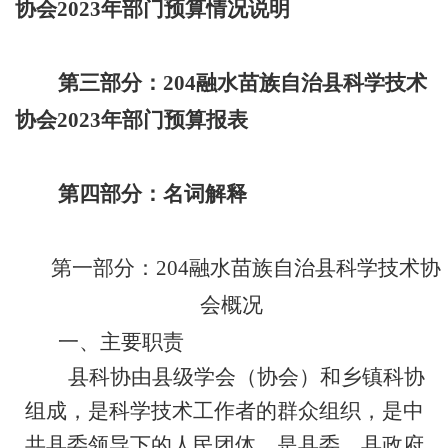
协会
2023
年部门
预算
情况
说明
第
三
部分
：
204
融水苗族自治县科学技术
协会
202
3
年
部门
预算
报
表
第四部分
：
名词解释
第一部分：204
融水苗族自治县科学技术协
会概况
一、主要职责
县科协由县级学会（协会）和乡镇科协
组成，是科学技术工作者的群众组织，是中
共县委领导下的人民团体，是县委、县政府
· · · · ·
Reproduce each line of the records exactly, and omit every picture.

协会
2023
年部门
预算
情况
说明
第
三
部分
：
204
融水苗族自治县科学技术
协会
202
3
年
部门
预算
报
表
第四部分
：
名词解释
第一部分：204
融水苗族自治县科学技术协
会概况
一、主要职责
县科协由县级学会（协会）和乡镇科协
组成，是科学技术工作者的群众组织，是中
共县委领导下的人民团体，是县委、县政府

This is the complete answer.